◆ WORK ITEM ◆
Set every entry down again precisely.

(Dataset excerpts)

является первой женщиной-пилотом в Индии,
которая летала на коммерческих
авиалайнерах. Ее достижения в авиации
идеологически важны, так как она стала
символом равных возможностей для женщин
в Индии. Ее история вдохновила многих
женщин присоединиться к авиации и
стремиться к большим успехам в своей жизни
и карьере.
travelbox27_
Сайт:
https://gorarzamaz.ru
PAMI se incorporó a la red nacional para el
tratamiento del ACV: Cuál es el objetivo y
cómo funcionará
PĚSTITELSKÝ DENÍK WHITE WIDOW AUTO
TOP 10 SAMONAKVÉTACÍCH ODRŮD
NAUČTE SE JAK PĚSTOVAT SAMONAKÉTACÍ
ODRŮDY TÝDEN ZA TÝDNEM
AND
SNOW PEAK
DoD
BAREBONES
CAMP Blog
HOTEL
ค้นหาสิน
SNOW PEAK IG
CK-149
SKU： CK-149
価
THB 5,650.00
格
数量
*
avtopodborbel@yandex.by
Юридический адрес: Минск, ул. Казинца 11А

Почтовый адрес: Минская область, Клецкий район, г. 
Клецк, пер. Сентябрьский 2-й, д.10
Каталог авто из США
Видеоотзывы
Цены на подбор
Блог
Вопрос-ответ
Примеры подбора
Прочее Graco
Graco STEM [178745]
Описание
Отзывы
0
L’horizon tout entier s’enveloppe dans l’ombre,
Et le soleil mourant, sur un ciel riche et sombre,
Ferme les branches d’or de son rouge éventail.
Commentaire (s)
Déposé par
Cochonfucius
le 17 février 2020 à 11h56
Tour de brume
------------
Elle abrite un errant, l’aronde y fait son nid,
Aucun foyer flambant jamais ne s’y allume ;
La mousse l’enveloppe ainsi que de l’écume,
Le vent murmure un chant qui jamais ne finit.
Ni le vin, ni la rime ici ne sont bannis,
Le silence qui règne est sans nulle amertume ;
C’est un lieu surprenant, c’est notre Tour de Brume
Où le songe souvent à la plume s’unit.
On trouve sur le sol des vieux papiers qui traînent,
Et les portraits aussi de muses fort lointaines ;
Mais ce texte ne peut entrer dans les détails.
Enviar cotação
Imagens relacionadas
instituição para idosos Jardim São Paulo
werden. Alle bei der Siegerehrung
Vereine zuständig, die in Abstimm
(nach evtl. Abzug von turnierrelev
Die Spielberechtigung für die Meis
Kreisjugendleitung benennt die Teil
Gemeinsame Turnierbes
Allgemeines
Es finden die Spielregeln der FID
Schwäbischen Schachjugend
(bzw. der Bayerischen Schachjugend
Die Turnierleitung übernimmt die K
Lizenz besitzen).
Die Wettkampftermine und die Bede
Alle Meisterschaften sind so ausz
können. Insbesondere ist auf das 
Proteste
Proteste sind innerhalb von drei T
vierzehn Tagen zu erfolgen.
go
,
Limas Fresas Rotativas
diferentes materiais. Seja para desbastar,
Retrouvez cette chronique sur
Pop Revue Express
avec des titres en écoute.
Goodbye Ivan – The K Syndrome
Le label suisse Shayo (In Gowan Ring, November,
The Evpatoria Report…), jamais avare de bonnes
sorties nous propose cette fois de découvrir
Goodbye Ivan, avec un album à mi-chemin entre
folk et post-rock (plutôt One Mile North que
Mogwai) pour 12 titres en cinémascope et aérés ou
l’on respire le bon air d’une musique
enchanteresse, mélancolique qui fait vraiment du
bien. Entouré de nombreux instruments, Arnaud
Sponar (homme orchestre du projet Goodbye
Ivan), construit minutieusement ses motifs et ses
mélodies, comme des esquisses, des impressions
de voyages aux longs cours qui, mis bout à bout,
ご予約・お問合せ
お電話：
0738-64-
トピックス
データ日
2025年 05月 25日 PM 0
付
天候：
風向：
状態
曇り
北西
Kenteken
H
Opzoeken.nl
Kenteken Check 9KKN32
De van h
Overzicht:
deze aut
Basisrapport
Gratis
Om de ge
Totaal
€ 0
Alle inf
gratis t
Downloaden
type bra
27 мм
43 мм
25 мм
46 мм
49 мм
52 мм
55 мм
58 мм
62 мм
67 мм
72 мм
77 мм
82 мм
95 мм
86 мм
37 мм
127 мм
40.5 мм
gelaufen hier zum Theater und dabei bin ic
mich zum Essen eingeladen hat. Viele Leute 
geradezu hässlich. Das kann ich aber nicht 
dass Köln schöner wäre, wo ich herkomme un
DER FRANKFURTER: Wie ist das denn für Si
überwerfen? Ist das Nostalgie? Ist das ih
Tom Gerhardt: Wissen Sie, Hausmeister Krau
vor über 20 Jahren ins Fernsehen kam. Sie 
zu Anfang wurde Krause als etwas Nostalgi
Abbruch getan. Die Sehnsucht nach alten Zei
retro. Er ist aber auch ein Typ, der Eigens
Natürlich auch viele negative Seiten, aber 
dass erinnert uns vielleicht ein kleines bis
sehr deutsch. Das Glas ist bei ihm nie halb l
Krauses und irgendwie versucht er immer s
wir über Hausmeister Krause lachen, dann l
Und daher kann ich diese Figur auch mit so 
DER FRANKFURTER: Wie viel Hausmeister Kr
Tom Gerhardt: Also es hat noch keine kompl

◆ TASK RESPONSE ◆
является первой женщиной-пилотом в Индии,
которая летала на коммерческих
авиалайнерах. Ее достижения в авиации
идеологически важны, так как она стала
символом равных возможностей для женщин
в Индии. Ее история вдохновила многих
женщин присоединиться к авиации и
стремиться к большим успехам в своей жизни
и карьере.
travelbox27_
Сайт:
https://gorarzamaz.ru
PAMI se incorporó a la red nacional para el
tratamiento del ACV: Cuál es el objetivo y
cómo funcionará
PĚSTITELSKÝ DENÍK WHITE WIDOW AUTO
TOP 10 SAMONAKVÉTACÍCH ODRŮD
NAUČTE SE JAK PĚSTOVAT SAMONAKÉTACÍ
ODRŮDY TÝDEN ZA TÝDNEM
AND
SNOW PEAK
DoD
BAREBONES
CAMP Blog
HOTEL
ค้นหาสิน
SNOW PEAK IG
CK-149
SKU： CK-149
価
THB 5,650.00
格
数量
*
avtopodborbel@yandex.by
Юридический адрес: Минск, ул. Казинца 11А

Почтовый адрес: Минская область, Клецкий район, г. 
Клецк, пер. Сентябрьский 2-й, д.10
Каталог авто из США
Видеоотзывы
Цены на подбор
Блог
Вопрос-ответ
Примеры подбора
Прочее Graco
Graco STEM [178745]
Описание
Отзывы
0
L’horizon tout entier s’enveloppe dans l’ombre,
Et le soleil mourant, sur un ciel riche et sombre,
Ferme les branches d’or de son rouge éventail.
Commentaire (s)
Déposé par
Cochonfucius
le 17 février 2020 à 11h56
Tour de brume
------------
Elle abrite un errant, l’aronde y fait son nid,
Aucun foyer flambant jamais ne s’y allume ;
La mousse l’enveloppe ainsi que de l’écume,
Le vent murmure un chant qui jamais ne finit.
Ni le vin, ni la rime ici ne sont bannis,
Le silence qui règne est sans nulle amertume ;
C’est un lieu surprenant, c’est notre Tour de Brume
Où le songe souvent à la plume s’unit.
On trouve sur le sol des vieux papiers qui traînent,
Et les portraits aussi de muses fort lointaines ;
Mais ce texte ne peut entrer dans les détails.
Enviar cotação
Imagens relacionadas
instituição para idosos Jardim São Paulo
werden. Alle bei der Siegerehrung
Vereine zuständig, die in Abstimm
(nach evtl. Abzug von turnierrelev
Die Spielberechtigung für die Meis
Kreisjugendleitung benennt die Teil
Gemeinsame Turnierbes
Allgemeines
Es finden die Spielregeln der FID
Schwäbischen Schachjugend
(bzw. der Bayerischen Schachjugend
Die Turnierleitung übernimmt die K
Lizenz besitzen).
Die Wettkampftermine und die Bede
Alle Meisterschaften sind so ausz
können. Insbesondere ist auf das 
Proteste
Proteste sind innerhalb von drei T
vierzehn Tagen zu erfolgen.
go
,
Limas Fresas Rotativas
diferentes materiais. Seja para desbastar,
Retrouvez cette chronique sur
Pop Revue Express
avec des titres en écoute.
Goodbye Ivan – The K Syndrome
Le label suisse Shayo (In Gowan Ring, November,
The Evpatoria Report…), jamais avare de bonnes
sorties nous propose cette fois de découvrir
Goodbye Ivan, avec un album à mi-chemin entre
folk et post-rock (plutôt One Mile North que
Mogwai) pour 12 titres en cinémascope et aérés ou
l’on respire le bon air d’une musique
enchanteresse, mélancolique qui fait vraiment du
bien. Entouré de nombreux instruments, Arnaud
Sponar (homme orchestre du projet Goodbye
Ivan), construit minutieusement ses motifs et ses
mélodies, comme des esquisses, des impressions
de voyages aux longs cours qui, mis bout à bout,
ご予約・お問合せ
お電話：
0738-64-
トピックス
データ日
2025年 05月 25日 PM 0
付
天候：
風向：
状態
曇り
北西
Kenteken
H
Opzoeken.nl
Kenteken Check 9KKN32
De van h
Overzicht:
deze aut
Basisrapport
Gratis
Om de ge
Totaal
€ 0
Alle inf
gratis t
Downloaden
type bra
27 мм
43 мм
25 мм
46 мм
49 мм
52 мм
55 мм
58 мм
62 мм
67 мм
72 мм
77 мм
82 мм
95 мм
86 мм
37 мм
127 мм
40.5 мм
gelaufen hier zum Theater und dabei bin ic
mich zum Essen eingeladen hat. Viele Leute 
geradezu hässlich. Das kann ich aber nicht 
dass Köln schöner wäre, wo ich herkomme un
DER FRANKFURTER: Wie ist das denn für Si
überwerfen? Ist das Nostalgie? Ist das ih
Tom Gerhardt: Wissen Sie, Hausmeister Krau
vor über 20 Jahren ins Fernsehen kam. Sie 
zu Anfang wurde Krause als etwas Nostalgi
Abbruch getan. Die Sehnsucht nach alten Zei
retro. Er ist aber auch ein Typ, der Eigens
Natürlich auch viele negative Seiten, aber 
dass erinnert uns vielleicht ein kleines bis
sehr deutsch. Das Glas ist bei ihm nie halb l
Krauses und irgendwie versucht er immer s
wir über Hausmeister Krause lachen, dann l
Und daher kann ich diese Figur auch mit so 
DER FRANKFURTER: Wie viel Hausmeister Kr
Tom Gerhardt: Also es hat noch keine kompl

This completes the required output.